Psoriasis: Treatment combinations require blend of art, science

July 1, 2005

Dallas - Most patients with moderate to severe psoriasis are best treated with a combination of topical, phototherapy and/or systemic agents that can be used in a variety of sequences, says Alan Menter, M.D., chairman, division of dermatology, Baylor University Medical Center.

"(Treatment) is complicated with no specific paradigm, so to some extent there is a science to it but there is also an art to it," Dr. Menter says.

"We used to start with topicals, and if that didn't work, you'd go to light treatment; if that didn't work, you'd go to systemic; i.e., a traditional 'ladder' approach. Now we are trying to get away from that approach. If a patient has more than 10 percent of body surface involved, there's little point in starting topical monotherapy, and we normally consider jumping in with light treatment or systemic therapy from the beginning," he says.

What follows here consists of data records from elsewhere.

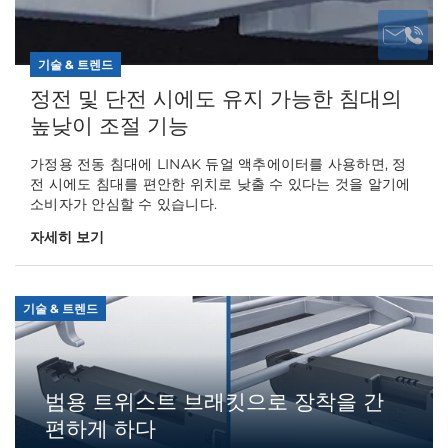
기술 & 트렌드
정전 및 단전 시에도 유지 가능한 침대의
높낮이 조절 기능
가정용 전동 침대에 LINAK 듀얼 액추에이터를 사용하면, 정
전 시에도 침대를 편안한 위치로 낮출 수 있다는 것을 알기에
소비자가 안심할 수 있습니다.
자세히 보기
기술 & 트렌드
범용 트위스트 브래킷으로 장착을 간
편하게 하다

"No drugs give extended remissions in psoriasis except for possibly one, alefacept (Amevive), which in a small percentage of patients can achieve remissions that can last up to six months at a time. I wish we could predict which patients will achieve this remission. Alefacept is used 12 weeks on 12 weeks off. In order to accelerate the initial response, I will use light therapy for the first six weeks," says Dr. Menter, who is also a clinical professor of dermatology, Southwestern Medical School, University of Texas, Dallas.

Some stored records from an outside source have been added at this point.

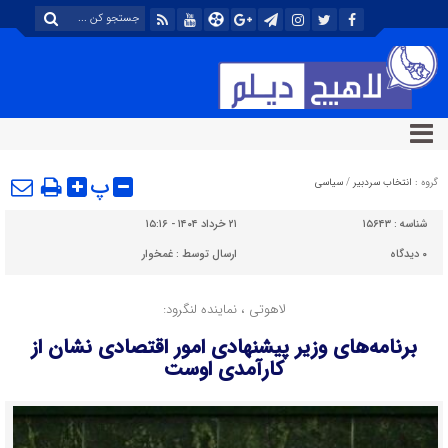
پ
گروه :
انتخاب سردبیر
/
سیاسی
شناسه :
۱۵۶۴۳
۲۱ خرداد ۱۴۰۴ - ۱۵:۱۶
۰
دیدگاه
ارسال توسط :
غمخوار
لاهوتی ، نماینده لنگرود:
برنامه‌های وزیر پیشنهادی امور اقتصادی نشان از
کارآمدی اوست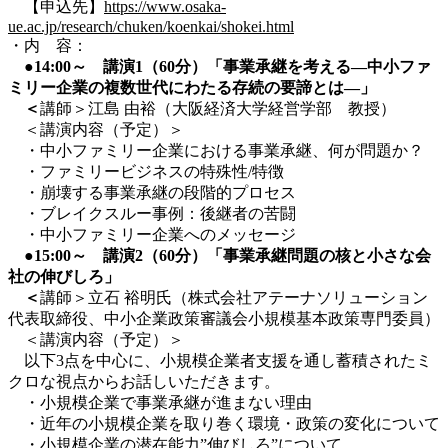
【申込先】
https://www.osaka-
ue.ac.jp/research/chuken/koenkai/shokei.html
・内 容：
●14:00
～ 講演1（60分）
「事業承継を考える―中小ファ
ミリー企業の複数世代にわたる存続の要諦とは―」
＜
講師＞江島 由裕（大阪経済大学経営学部 教授）
＜講演内容（予定）＞
・中小ファミリー企業における事業承継、何が問題か？
・ファミリービジネスの特殊性/特徴
・崩壊する事業承継の段階的プロセス
・ブレイクスルー事例：後継者の苦闘
・中小ファミリー企業へのメッセージ
●15:00～
講演2（60分）
「事業承継問題の核と小さな会
社の伸びしろ」
＜
講師＞立石 裕明氏（株式会社アテーナソリューション
代表取締役、中小企業政策審議会小規模基本政策専門委員）
＜講演内容（予定）＞
以下3点を中心に、小規模企業者支援を通し蓄積されたミ
クロな視点からお話しいただきます。
・小規模企業で事業承継が進まない理由
・近年の小規模企業を取り巻く環境・政策の変化について
・小規模企業の潜在能力”伸びしろ”について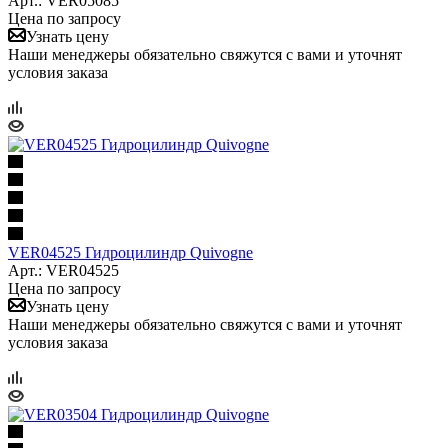
Арт.: VER05085
Цена по запросу
Узнать цену
Наши менеджеры обязательно свяжутся с вами и уточнят
условия заказа
VER04525 Гидроцилиндр Quivogne
Арт.: VER04525
Цена по запросу
Узнать цену
Наши менеджеры обязательно свяжутся с вами и уточнят
условия заказа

"It is important to decide if your patient has psoriatic arthritis, and, if so, I would put them into a category for either methotrexate or anti-TNF-alpha agents like Remicade or Enbrel, or even adalimumab (Humira, Abbott), once it's approved for psoriatic arthritis," he says. "With these choices the skin and joint disease frequently comes under control. If the anti-TNF-alpha agent doesn't completely clear the skin, you may add light treatment or a small dose of systemic retinoid, or even methotrexate."

Single tx reserved for mild cases "There are some patients with very mild psoriasis (less than 5 percent of body surface area) that will require just a single agent. If you get it under control quickly with daily use of a single topical steroid agent, you can then reduce the steroid usage to once or twice a week to keep it under control," he says.

"The problem with steroids is tachyphylaxis and frequently I reduce the use of the potent steroid to weekends only and add a non-steroid topical during the week," he says. However, most patients find it "difficult to continue to use topical therapy morning and night on a long-term basis."